The word plastic - derived from the Greek plastikos, flexible - defines any material capable of being remoulded with heat or pressure to create objects.
Synthetic plastics were invented at the beginning of the 20th century. Today there are hundreds of plastics or polymers, such as polyester, PVC, nylon, polyurethane, Teflon and silicone. What was a great technological invention has also become one of the greatest contemporary environmental problems.
Its production, consumption and excessive disposal contaminate nature at extreme levels and at great speed. Nowadays, this petroleum-based material is easily found anywhere on the planet.
A recent study showed the existence of microplastics in the global food chain, present in the oceans and in the air we breathe.

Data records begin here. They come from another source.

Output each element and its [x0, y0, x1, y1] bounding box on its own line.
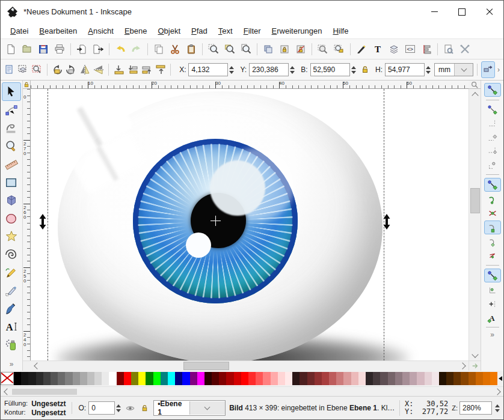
palette-swatch[interactable] [490, 372, 497, 385]
deselect-icon[interactable] [31, 62, 43, 78]
toolbox-overflow-button[interactable]: » [10, 360, 14, 368]
palette-swatch[interactable] [343, 372, 351, 385]
menu-ebene[interactable]: Ebene [120, 25, 152, 37]
tool-bezier-pen[interactable] [2, 282, 20, 299]
minimize-button[interactable] [420, 1, 448, 23]
flip-vertical-icon[interactable] [93, 62, 105, 78]
snap-bbox-corners[interactable] [485, 131, 500, 144]
tool-tweak[interactable] [2, 120, 20, 137]
palette-swatch[interactable] [219, 372, 226, 385]
snap-nodes-paths-toggle[interactable] [484, 178, 501, 192]
paste-icon[interactable] [183, 41, 199, 57]
duplicate-icon[interactable] [260, 41, 276, 57]
unit-dropdown-button[interactable] [454, 64, 473, 76]
palette-swatch[interactable] [124, 372, 131, 385]
toolbar-overflow-button[interactable]: › [497, 65, 500, 74]
close-button[interactable] [476, 1, 503, 23]
palette-swatch[interactable] [469, 372, 476, 385]
y-spin-arrows[interactable] [290, 66, 295, 74]
align-distribute-icon[interactable] [419, 41, 434, 57]
palette-swatch[interactable] [153, 372, 161, 385]
menu-hilfe[interactable]: Hilfe [328, 25, 353, 37]
menu-text[interactable]: Text [214, 25, 238, 37]
palette-swatch[interactable] [234, 372, 241, 385]
palette-swatch[interactable] [109, 372, 116, 385]
rotate-ccw-icon[interactable] [51, 62, 64, 78]
tool-star[interactable] [2, 228, 20, 245]
menu-erweiterungen[interactable]: Erweiterungen [267, 25, 327, 37]
raise-to-top-icon[interactable] [154, 62, 167, 78]
zoom-to-drawing-icon[interactable] [222, 41, 238, 57]
snap-bbox-edge-midpoints[interactable] [485, 145, 500, 157]
palette-swatch[interactable] [380, 372, 387, 385]
save-document-icon[interactable] [35, 41, 51, 57]
menu-filter[interactable]: Filter [239, 25, 266, 37]
maximize-button[interactable] [448, 1, 476, 23]
palette-swatch[interactable] [395, 372, 402, 385]
palette-swatch[interactable] [117, 372, 124, 385]
palette-swatch-none[interactable] [1, 372, 14, 385]
palette-swatch[interactable] [65, 372, 72, 385]
x-input[interactable]: 4,132 [188, 63, 228, 76]
snap-others-toggle[interactable] [484, 269, 501, 282]
snap-bbox-edges[interactable] [485, 117, 500, 130]
zoom-to-page-icon[interactable] [238, 41, 254, 57]
palette-swatch[interactable] [461, 372, 468, 385]
palette-swatch[interactable] [263, 372, 270, 385]
snap-rotation-centers[interactable] [485, 297, 500, 310]
palette-swatch[interactable] [351, 372, 358, 385]
y-input[interactable]: 230,386 [249, 63, 289, 76]
palette-swatch[interactable] [410, 372, 417, 385]
width-spin-arrows[interactable] [351, 66, 356, 74]
snap-bbox-centers[interactable] [485, 159, 500, 171]
zoom-input[interactable]: 280% [459, 401, 492, 415]
palette-swatch[interactable] [278, 372, 285, 385]
layers-dialog-icon[interactable] [386, 41, 402, 57]
palette-swatch[interactable] [168, 372, 175, 385]
xml-editor-icon[interactable]: <> [402, 41, 418, 57]
palette-swatch[interactable] [80, 372, 87, 385]
palette-swatch[interactable] [21, 372, 28, 385]
palette-swatch[interactable] [373, 372, 380, 385]
palette-swatch[interactable] [43, 372, 51, 385]
lower-icon[interactable] [126, 62, 139, 78]
palette-swatch[interactable] [483, 372, 490, 385]
palette-scroll-right-button[interactable] [493, 389, 503, 394]
edit-find-icon[interactable] [331, 41, 347, 57]
palette-swatch[interactable] [432, 372, 439, 385]
cut-icon[interactable] [167, 41, 183, 57]
snap-path-intersections[interactable] [485, 207, 500, 219]
snapbar-overflow-button[interactable]: » [490, 330, 494, 339]
palette-swatch[interactable] [102, 372, 109, 385]
snap-cusp-nodes[interactable] [484, 221, 501, 234]
opacity-spin-arrows[interactable] [116, 404, 121, 412]
palette-swatch[interactable] [226, 372, 233, 385]
import-icon[interactable] [74, 41, 90, 57]
skew-handle-right[interactable] [383, 214, 391, 230]
palette-swatch[interactable] [190, 372, 197, 385]
tool-3d-box[interactable] [2, 192, 20, 209]
palette-swatch[interactable] [131, 372, 138, 385]
palette-swatch[interactable] [248, 372, 256, 385]
palette-swatch[interactable] [292, 372, 300, 385]
palette-more-indicator[interactable] [497, 372, 503, 385]
palette-swatch[interactable] [14, 372, 21, 385]
layer-selector[interactable]: •Ebene 1 [153, 400, 226, 416]
palette-swatch[interactable] [300, 372, 307, 385]
palette-swatch[interactable] [417, 372, 424, 385]
select-original-icon[interactable] [315, 41, 331, 57]
x-spin-arrows[interactable] [229, 66, 234, 74]
palette-swatch[interactable] [425, 372, 432, 385]
palette-swatch[interactable] [446, 372, 453, 385]
palette-swatch[interactable] [94, 372, 102, 385]
fill-stroke-indicator[interactable]: Füllung: Ungesetzt Kontur: Ungesetzt [4, 400, 66, 417]
tool-selector[interactable] [2, 82, 21, 101]
palette-swatch[interactable] [73, 372, 80, 385]
palette-swatch[interactable] [322, 372, 329, 385]
lower-to-bottom-icon[interactable] [112, 62, 125, 78]
snap-object-centers[interactable] [485, 284, 500, 296]
redo-icon[interactable] [129, 41, 144, 57]
palette-swatch[interactable] [51, 372, 58, 385]
tool-ellipse[interactable] [2, 210, 20, 227]
tool-zoom[interactable] [2, 138, 20, 155]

The exhibition "Natureza Plástica", by artist Eduardo Srur, was entirely conceived with plastic bags. The same material that society discards was reused in reproductions of famous paintings. Srur developed an original technique, inspired by the Northeastern handicrafts of coloured sand bottles, and dedicated himself to manipulating and controlling the fragments like a painter, his language of training.
"Would these geniuses of Art history, if they were alive today, paint with paints and brushes, or would they use plastic as a source of creation?" questions Srur. "Leonardo da Vinci, Van Gogh and Monet didn't know plastic. Not as we know it today, polluting the seas, dirtying the beach, scattered in the streets and on the banks of rivers, bothering our gaze on the landscape."
Therepresentation of masterpieces of Art history that remain in humanity for hundreds of years provokes a reflection: the plastic that is currently discarded in nature will also remain for decades being part of people's everyday life. The artist's first virtual gallery is commissioned by EDP, a company that operates in all segments of the Brazilian electricity sector, and which is committed to the Sustainable Development Goals and the principles of the Global Compact.